» REQUIRED ACTION: Output every entry below word for word, without its pictures.

RECORDS SHOWN Block Start

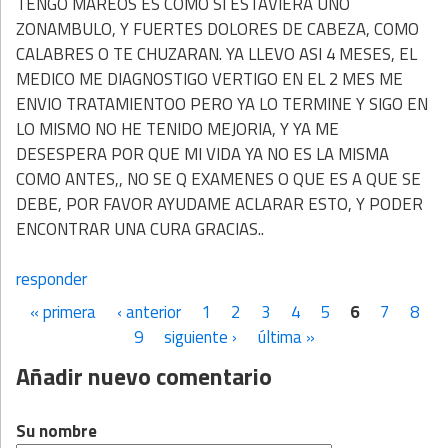
TENGO MAREOS ES COMO SI ESTAVIERA UNO
ZONAMBULO, Y FUERTES DOLORES DE CABEZA, COMO
CALABRES O TE CHUZARAN. YA LLEVO ASI 4 MESES, EL
MEDICO ME DIAGNOSTIGO VERTIGO EN EL 2 MES ME
ENVIO TRATAMIENTOO PERO YA LO TERMINE Y SIGO EN
LO MISMO NO HE TENIDO MEJORIA, Y YA ME
DESESPERA POR QUE MI VIDA YA NO ES LA MISMA
COMO ANTES,, NO SE Q EXAMENES O QUE ES A QUE SE
DEBE, POR FAVOR AYUDAME ACLARAR ESTO, Y PODER
ENCONTRAR UNA CURA GRACIAS..
responder
« primera
‹ anterior
1
2
3
4
5
6
7
8
Páginas
9
siguiente ›
última »
Añadir nuevo comentario
Su nombre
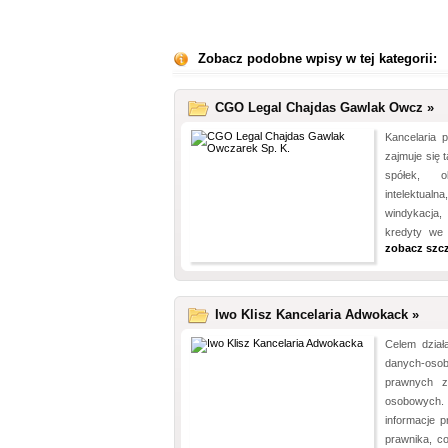
Zobacz podobne wpisy w tej kategorii:
CGO Legal Chajdas Gawlak Owcz »
Kancelaria 
zajmuje się 
spółek, o
intelektual
windykacja
kredyty we 
zobacz szc
Iwo Klisz Kancelaria Adwokack »
Celem działa
danych-osob
prawnych z
osobowych.
informacje 
prawnika, c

RECORDS SHOWN Block End

» WRITTEN RESPONSE:
TENGO MAREOS ES COMO SI ESTAVIERA UNO
ZONAMBULO, Y FUERTES DOLORES DE CABEZA, COMO
CALABRES O TE CHUZARAN. YA LLEVO ASI 4 MESES, EL
MEDICO ME DIAGNOSTIGO VERTIGO EN EL 2 MES ME
ENVIO TRATAMIENTOO PERO YA LO TERMINE Y SIGO EN
LO MISMO NO HE TENIDO MEJORIA, Y YA ME
DESESPERA POR QUE MI VIDA YA NO ES LA MISMA
COMO ANTES,, NO SE Q EXAMENES O QUE ES A QUE SE
DEBE, POR FAVOR AYUDAME ACLARAR ESTO, Y PODER
ENCONTRAR UNA CURA GRACIAS..
responder
« primera
‹ anterior
1
2
3
4
5
6
7
8
Páginas
9
siguiente ›
última »
Añadir nuevo comentario
Su nombre
Zobacz podobne wpisy w tej kategorii:
CGO Legal Chajdas Gawlak Owcz »
Kancelaria 
zajmuje się 
spółek, o
intelektual
windykacja
kredyty we 
zobacz szc
Iwo Klisz Kancelaria Adwokack »
Celem działa
danych-osob
prawnych z
osobowych.
informacje 
prawnika, c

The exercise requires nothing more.